- An Edinburgh court ruled that a man arrested in Scotland is a US rape suspect who faked his own death.
- Nicholas Rossi was wanted on a rape charge in Utah but was then reported to have died of cancer.
A man arrested in a Scottish hospital last year is an American rape suspect who fled the country and faked his own death, a court has ruled.
Nicholas Rossi, 35, was wanted on a charge of rape in Utah but was believed to have died until he went for treatment for a severe case of COVID-19 at Glasgow's Queen Elizabeth university hospital.
He was going by the alias Arthur Knight and insisted that it was a case of mistaken identity, but an Edinburgh Sheriff's Court judge has now ruled that he is, in fact, Rossi, Sky News reported.
Sheriff Norman McFadyen said: "I am ultimately satisfied on the balance of probabilities, by the evidence of fingerprint, photographic and tattoo evidence, taken together, supported by the evidence of changes of name, that Mr. Knight is indeed Nicholas Rossi, the person sought for extradition by the United States."
The court sheriff added that Rossi's claims that it was a case of mistaken identity were "implausible" and "fanciful" and said that his repeatedly changing his name was "highly suspicious."
Since his arrest, Rossi has made a series of outlandish claims, including that his distinctive tattoos were put on him unknowingly while he was in a coma and that his fingerprints matched an Interpol warrant only because a hospital worker took them from him on the behalf of US prosecutors, Sky reported.
Rossi will in March face a hearing on his extradition to the US, Sky said, where he faces multiple allegations of rape and sexual assault.
He faces one extradition request from authorities over allegations that he raped a 21-year-old woman in Utah in 2008, and additional requests over another allegation of rape and sexual assault, according to the BBC.
He was previously convicted of sexually assaulting a woman in Ohio in 2008.
Over the course of three days, the court heard testimony from staff at the hospital where Rossi was treated for severe COVID last year as well as from police officers and fingerprint experts. All said that they believed that the man posing as Knight was, in fact, the fugitive Rossi.
When he was first arrested in January, he had assumed the disguise of an English professor, The Times of London reported.
His neighbors knew him as an eccentric, friendly academic with a formal English accent who frequently wore suits and a Panama hat to the bars where he would drink whiskey and go on political rants about Brexit, said The Times.

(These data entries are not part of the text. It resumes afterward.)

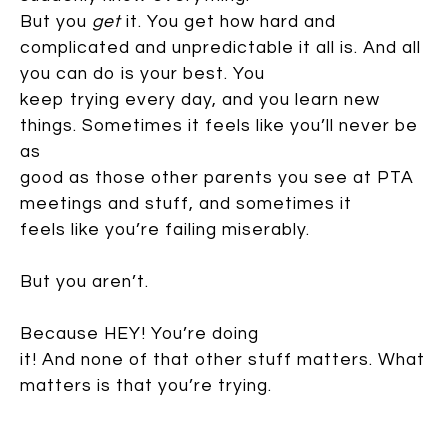
But you
get
it. You get how hard and
complicated and unpredictable it all is. And all
you can do is your best. You
keep trying every day, and you learn new
things. Sometimes it feels like you’ll never be
as
good as those other parents you see at PTA
meetings and stuff, and sometimes it
feels like you’re failing miserably.
But you aren’t.
Because HEY! You’re doing
it! And none of that other stuff matters. What
matters is that you’re trying.
Because despite what Yoda says, there really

"For someone who was on the run, he really liked to draw attention to himself," one of his neighbors told The Times.
Rossi gave evidence in his defense, as did his wife Miranda Knight, who said she did not believe her husband was Rossi, the BBC reported.
Rossi had attempted to convince the court he was an orphan from Ireland who had never been to the US, reported the Independent.ie.
Authorities allege that Rossi fled from the US and faked his own death to avoid prosecution.
Rossi, who had worked as a children's welfare campaigner in Rhode Island, told US media outlets in 2019 that he had late-stage non-Hodgkin lymphoma. Several outlets reported that he had died in 2020. He even attempted to hold a fake memorial for himself, authorities claimed, per Sky News.
Rossi also went by multiple aliases, including Nicholas Alahverdian and Nicholas Alahverdian Rossi.